Description of the task
Only those lines in the data below from the line containing "Kumbo (1007, 1516)" through the line containing "Home (38, 276)", both included, should be restated word for word.

-- Opening Marker --

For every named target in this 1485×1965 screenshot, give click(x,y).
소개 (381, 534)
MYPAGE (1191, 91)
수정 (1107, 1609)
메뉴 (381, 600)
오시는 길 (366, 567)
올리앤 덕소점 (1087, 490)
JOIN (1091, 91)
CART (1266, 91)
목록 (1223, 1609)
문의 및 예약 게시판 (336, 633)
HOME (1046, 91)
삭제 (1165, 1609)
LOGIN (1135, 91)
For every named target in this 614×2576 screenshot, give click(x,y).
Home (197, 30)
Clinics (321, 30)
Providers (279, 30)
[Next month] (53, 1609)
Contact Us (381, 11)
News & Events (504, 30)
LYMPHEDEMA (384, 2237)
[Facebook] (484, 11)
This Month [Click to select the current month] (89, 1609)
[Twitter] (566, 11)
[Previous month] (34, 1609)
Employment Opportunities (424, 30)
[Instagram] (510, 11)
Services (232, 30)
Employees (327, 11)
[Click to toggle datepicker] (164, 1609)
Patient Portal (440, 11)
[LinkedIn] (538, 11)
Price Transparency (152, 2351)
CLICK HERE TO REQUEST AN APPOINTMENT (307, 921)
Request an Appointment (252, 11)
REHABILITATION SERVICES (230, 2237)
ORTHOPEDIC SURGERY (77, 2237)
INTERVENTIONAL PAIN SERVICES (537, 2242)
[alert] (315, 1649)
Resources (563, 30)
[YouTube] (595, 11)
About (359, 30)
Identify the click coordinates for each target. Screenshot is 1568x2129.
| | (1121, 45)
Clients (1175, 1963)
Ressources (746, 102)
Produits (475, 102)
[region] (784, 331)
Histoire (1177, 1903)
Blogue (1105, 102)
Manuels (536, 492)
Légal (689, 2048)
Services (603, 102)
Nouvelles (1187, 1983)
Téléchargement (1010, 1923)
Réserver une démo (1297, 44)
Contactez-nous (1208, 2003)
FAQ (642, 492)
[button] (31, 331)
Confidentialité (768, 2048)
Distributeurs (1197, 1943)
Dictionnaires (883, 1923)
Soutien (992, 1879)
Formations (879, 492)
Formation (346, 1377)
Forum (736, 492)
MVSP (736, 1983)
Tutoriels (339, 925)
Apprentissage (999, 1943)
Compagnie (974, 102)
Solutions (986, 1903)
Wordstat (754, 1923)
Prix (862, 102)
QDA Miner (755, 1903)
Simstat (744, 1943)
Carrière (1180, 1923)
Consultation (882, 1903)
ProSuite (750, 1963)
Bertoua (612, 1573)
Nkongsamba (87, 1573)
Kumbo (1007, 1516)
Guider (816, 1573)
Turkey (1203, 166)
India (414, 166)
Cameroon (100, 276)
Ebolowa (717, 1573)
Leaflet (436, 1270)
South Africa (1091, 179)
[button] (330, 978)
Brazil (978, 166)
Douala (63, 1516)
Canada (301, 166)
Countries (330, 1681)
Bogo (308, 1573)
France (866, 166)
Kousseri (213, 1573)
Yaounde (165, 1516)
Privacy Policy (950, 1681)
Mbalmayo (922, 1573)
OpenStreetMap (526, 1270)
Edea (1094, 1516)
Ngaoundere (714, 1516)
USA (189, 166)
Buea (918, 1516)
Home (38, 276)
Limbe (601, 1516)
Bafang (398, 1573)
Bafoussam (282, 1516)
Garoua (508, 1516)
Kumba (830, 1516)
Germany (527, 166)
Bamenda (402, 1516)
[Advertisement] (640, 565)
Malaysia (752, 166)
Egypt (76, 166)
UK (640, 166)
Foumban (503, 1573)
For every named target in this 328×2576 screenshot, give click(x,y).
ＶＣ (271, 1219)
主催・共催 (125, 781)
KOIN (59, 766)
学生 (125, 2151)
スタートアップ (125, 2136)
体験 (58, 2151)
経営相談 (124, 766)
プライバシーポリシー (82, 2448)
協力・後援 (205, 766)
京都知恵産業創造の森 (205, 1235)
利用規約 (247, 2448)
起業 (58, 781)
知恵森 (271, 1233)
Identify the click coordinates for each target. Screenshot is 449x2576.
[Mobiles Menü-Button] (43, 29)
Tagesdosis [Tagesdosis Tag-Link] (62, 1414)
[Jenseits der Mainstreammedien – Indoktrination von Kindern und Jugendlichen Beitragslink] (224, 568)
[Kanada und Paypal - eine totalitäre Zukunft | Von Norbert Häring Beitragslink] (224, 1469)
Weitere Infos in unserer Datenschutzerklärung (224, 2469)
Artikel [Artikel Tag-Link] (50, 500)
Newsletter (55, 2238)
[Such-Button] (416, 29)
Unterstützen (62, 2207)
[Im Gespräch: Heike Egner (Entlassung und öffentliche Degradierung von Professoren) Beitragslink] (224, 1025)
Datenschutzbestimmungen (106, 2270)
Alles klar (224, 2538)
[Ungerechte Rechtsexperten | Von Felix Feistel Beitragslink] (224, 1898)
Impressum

-- Closing Marker --

Task response
Kumbo (1007, 1516)
Guider (816, 1573)
Turkey (1203, 166)
India (414, 166)
Cameroon (100, 276)
Ebolowa (717, 1573)
Leaflet (436, 1270)
South Africa (1091, 179)
[button] (330, 978)
Brazil (978, 166)
Douala (63, 1516)
Canada (301, 166)
Countries (330, 1681)
Bogo (308, 1573)
France (866, 166)
Kousseri (213, 1573)
Yaounde (165, 1516)
Privacy Policy (950, 1681)
Mbalmayo (922, 1573)
OpenStreetMap (526, 1270)
Edea (1094, 1516)
Ngaoundere (714, 1516)
USA (189, 166)
Buea (918, 1516)
Home (38, 276)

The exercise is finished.